■ **TASK DETAILS**
A verbatim reproduction of the lines below, from the line containing "NOUS CONTACTER" through the line containing "Это очень серьезный", both ends included, is the whole required output.

■ **SUPPLIED MATERIAL**
Start of Block

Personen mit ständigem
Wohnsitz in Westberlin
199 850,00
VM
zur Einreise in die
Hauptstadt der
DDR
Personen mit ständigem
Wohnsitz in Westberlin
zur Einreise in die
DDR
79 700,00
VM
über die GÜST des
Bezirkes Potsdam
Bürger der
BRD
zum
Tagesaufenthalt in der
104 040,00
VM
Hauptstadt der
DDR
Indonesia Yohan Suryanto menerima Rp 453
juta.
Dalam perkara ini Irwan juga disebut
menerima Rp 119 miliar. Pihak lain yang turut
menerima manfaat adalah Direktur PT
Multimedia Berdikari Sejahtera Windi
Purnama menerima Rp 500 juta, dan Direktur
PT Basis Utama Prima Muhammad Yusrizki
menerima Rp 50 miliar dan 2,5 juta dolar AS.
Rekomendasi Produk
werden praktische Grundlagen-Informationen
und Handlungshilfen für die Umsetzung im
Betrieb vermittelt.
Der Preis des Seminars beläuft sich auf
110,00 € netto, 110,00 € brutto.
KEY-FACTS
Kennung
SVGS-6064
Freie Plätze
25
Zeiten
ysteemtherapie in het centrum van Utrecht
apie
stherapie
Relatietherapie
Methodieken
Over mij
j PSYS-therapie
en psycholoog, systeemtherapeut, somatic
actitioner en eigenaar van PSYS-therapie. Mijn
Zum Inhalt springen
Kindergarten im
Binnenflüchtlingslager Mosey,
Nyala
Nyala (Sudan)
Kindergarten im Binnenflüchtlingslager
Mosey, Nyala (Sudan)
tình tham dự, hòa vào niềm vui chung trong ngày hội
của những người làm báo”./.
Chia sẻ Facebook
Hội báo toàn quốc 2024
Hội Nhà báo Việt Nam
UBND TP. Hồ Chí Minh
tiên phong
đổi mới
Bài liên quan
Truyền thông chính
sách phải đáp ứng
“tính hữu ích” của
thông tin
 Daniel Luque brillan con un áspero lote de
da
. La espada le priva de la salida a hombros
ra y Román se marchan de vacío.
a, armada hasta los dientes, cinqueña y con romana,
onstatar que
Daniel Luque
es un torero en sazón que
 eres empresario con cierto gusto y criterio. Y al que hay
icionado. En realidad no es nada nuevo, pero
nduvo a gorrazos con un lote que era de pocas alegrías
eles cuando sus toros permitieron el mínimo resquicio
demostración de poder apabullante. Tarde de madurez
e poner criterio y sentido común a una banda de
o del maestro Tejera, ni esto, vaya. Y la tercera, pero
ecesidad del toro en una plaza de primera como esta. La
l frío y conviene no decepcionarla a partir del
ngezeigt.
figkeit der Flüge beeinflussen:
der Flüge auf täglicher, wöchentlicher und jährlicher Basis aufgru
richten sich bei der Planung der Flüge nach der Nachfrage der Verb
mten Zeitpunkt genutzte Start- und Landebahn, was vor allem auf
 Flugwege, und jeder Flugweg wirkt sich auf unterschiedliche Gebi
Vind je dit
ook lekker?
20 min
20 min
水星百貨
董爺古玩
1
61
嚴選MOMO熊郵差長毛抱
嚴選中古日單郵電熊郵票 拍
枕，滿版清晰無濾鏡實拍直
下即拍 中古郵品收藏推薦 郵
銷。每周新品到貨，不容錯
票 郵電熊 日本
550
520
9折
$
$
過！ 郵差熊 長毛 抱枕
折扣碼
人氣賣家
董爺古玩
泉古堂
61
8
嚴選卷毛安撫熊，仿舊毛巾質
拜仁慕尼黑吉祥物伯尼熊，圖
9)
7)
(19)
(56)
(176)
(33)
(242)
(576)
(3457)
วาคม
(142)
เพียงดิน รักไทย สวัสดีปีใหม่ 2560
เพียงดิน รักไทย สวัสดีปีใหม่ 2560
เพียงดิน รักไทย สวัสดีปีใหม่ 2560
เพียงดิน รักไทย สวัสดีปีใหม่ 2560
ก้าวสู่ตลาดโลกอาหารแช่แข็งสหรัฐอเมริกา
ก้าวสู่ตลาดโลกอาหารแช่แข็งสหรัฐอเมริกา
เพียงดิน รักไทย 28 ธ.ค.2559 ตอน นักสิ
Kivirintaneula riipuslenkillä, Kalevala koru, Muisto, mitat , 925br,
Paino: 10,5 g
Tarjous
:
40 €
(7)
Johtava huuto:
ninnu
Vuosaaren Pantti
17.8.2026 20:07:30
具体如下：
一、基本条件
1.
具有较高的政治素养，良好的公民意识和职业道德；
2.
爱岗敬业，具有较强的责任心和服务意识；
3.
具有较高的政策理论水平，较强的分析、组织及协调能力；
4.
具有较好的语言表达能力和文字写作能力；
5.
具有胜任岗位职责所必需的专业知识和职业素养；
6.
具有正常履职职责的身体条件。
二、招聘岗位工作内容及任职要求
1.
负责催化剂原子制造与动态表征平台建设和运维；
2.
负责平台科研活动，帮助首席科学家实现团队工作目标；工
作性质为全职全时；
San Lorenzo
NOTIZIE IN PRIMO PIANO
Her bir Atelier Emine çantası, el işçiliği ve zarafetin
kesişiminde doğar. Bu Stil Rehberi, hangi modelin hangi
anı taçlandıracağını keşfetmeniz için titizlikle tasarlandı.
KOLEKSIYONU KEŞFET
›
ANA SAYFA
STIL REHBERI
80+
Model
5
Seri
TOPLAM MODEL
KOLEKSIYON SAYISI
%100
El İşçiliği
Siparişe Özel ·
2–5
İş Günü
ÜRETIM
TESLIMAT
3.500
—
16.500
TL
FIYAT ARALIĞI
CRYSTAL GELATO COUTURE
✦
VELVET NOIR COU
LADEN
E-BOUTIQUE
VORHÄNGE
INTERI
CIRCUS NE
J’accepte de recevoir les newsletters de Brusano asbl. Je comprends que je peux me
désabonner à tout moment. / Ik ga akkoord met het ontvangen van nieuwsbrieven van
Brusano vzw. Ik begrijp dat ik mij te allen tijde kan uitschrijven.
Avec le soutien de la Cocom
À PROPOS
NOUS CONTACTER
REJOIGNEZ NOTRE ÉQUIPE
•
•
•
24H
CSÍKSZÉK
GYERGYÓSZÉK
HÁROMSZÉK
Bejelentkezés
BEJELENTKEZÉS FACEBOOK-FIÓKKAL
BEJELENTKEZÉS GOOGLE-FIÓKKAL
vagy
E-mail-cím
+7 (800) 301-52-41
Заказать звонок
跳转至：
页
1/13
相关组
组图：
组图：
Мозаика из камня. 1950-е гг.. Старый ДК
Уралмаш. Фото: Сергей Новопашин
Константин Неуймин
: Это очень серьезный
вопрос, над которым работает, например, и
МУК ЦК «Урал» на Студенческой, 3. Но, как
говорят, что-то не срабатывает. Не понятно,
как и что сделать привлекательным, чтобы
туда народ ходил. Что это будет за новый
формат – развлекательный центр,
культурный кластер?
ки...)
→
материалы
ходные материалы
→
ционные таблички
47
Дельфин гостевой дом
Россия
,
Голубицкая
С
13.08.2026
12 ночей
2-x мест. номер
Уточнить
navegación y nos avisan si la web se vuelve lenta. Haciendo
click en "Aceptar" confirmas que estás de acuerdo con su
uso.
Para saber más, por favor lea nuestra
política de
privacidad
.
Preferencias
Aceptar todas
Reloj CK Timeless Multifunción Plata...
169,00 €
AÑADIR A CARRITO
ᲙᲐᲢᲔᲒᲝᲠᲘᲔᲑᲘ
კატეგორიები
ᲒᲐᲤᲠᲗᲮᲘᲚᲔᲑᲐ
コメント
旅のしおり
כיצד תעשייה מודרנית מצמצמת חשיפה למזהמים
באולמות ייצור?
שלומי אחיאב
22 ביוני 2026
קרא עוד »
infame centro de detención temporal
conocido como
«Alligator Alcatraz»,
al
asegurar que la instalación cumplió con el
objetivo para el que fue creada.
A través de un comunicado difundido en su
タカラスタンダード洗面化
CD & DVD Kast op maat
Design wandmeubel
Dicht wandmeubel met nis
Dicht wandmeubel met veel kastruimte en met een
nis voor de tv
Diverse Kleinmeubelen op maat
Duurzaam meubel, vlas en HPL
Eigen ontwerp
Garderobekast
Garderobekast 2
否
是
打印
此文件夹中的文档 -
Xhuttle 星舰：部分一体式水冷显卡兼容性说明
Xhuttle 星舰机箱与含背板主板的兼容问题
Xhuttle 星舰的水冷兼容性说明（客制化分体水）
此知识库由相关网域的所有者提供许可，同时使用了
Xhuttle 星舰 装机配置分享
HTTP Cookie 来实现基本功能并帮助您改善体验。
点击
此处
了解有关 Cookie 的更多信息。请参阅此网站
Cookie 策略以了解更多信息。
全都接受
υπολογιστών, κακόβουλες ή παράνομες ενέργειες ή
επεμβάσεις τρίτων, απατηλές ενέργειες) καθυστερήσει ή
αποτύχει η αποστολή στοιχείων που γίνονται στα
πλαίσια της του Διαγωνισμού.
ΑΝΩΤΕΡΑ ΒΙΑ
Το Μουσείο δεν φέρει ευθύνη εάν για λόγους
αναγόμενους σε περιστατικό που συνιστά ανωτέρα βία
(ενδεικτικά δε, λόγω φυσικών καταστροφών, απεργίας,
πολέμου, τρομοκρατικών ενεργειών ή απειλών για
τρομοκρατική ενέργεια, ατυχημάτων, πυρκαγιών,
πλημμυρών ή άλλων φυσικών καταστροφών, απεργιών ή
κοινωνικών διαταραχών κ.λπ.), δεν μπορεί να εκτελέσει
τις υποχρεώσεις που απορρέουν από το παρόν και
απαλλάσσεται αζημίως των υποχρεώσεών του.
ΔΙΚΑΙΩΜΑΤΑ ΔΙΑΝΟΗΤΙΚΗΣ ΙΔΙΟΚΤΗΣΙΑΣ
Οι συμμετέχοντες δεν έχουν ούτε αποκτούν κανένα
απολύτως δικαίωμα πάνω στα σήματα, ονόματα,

End of Block

■ **RESULT FOR THIS TASK**
NOUS CONTACTER
REJOIGNEZ NOTRE ÉQUIPE
•
•
•
24H
CSÍKSZÉK
GYERGYÓSZÉK
HÁROMSZÉK
Bejelentkezés
BEJELENTKEZÉS FACEBOOK-FIÓKKAL
BEJELENTKEZÉS GOOGLE-FIÓKKAL
vagy
E-mail-cím
+7 (800) 301-52-41
Заказать звонок
跳转至：
页
1/13
相关组
组图：
组图：
Мозаика из камня. 1950-е гг.. Старый ДК
Уралмаш. Фото: Сергей Новопашин
Константин Неуймин
: Это очень серьезный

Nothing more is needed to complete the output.